Delta had been a mileage partner for Mileage Plan from 2004 until 2017, when it established Seattle as a hub city. The partnership with Delta was preceded by a partnership with Northwest Airlines in 1995, prior to the merger of the two airlines. Alaska Airlines was also a former mileage partner with other SkyTeam members, including Aeromexico, from 2013 until 2017, and Air France and KLM, from 2007 until 2018.

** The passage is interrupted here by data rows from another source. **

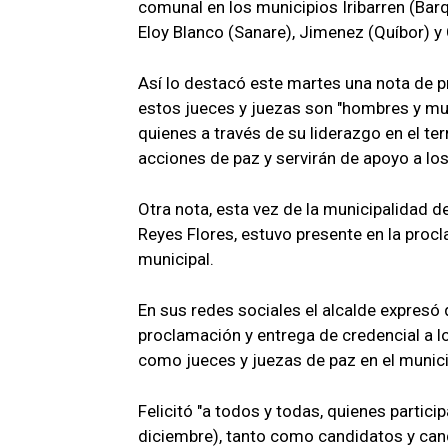
comunal en los municipios Iribarren (Bar
Eloy Blanco (Sanare), Jimenez (Quíbor) y
Así lo destacó este martes una nota de pr
estos jueces y juezas son "hombres y mu
quienes a través de su liderazgo en el ter
acciones de paz y servirán de apoyo a lo
Otra nota, esta vez de la municipalidad de
Reyes Flores, estuvo presente en la procl
municipal.
En sus redes sociales el alcalde expresó
proclamación y entrega de credencial a 
como jueces y juezas de paz en el municip
Felicitó "a todos y todas, quienes parti
diciembre), tanto como candidatos y can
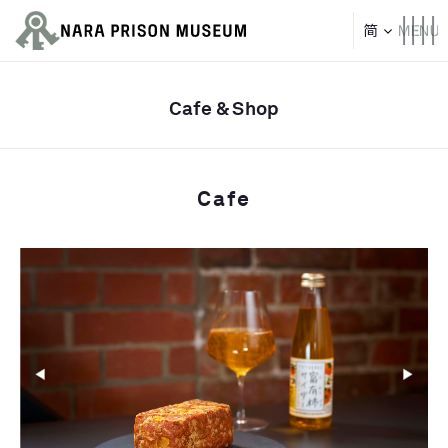
Cafe & Shop
Cafe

Emirates ceased to be a Mileage Plan partner in 2021, shortly after Alaska joined the Oneworld alliance and became partners with regional rival Qatar Airways. The two airlines had a mileage agreement starting in 2012.

==Program Terms==
Atmos Rewards points do not expire. Previously, Mileage Plan point expired after 24 months of inactivity but the policy was changed in April 2023.

==Club 49==
Members who are residents of the state of Alaska or military personnel permanently stationed in Alaska are eligible to participate in Alaska Airlines' Club 49 program.
Benefits include:
- Two complimentary checked bags on flights to or from Alaska, for participants and all passengers traveling on the same reservation
- Two Travel Now annual discounts for 30% off refundable one-way Y-class economy fares to, from, or within Alaska on Alaska Airlines, when booked within four days of departure
- Weekly fare sales via email for destinations within and outside Alaska
- Constituent Fare rates of a 30% discount for flights within the state to Juneau, to access the state legislature and state agencies, distributed at the start of the legislative session in mid-January
- The Freight For Less program, allowing participants to ship up to 100 pounds of freight within Alaska through Alaska Air Cargo for $49 plus tax.

==Huaka‘i==
In late 2024, Hawaii residents will be eligible to join the Huaka'i program, providing benefits such as 10% off one inter-island booking per quarter, a free checked bag, and exclusive network-wide deals each month. Hawaiian Airlines World Elite Mastercard cardmembers will receive 20% off one inter-island flight per quarter, on top of the existing cardholder benefit of two free checked bags.

==Recognition==
As of 2022, Mileage Plan, Atmos Rewards' predecessor, was the recipient of the U.S. News & World Report Best Airline Reward Program for seven consecutive years since 2015, based on an airline's overall evaluation of six criteria: ease of earning a free round-trip flight, benefits, network coverage, flight volume, award flight availability and airline quality ratings.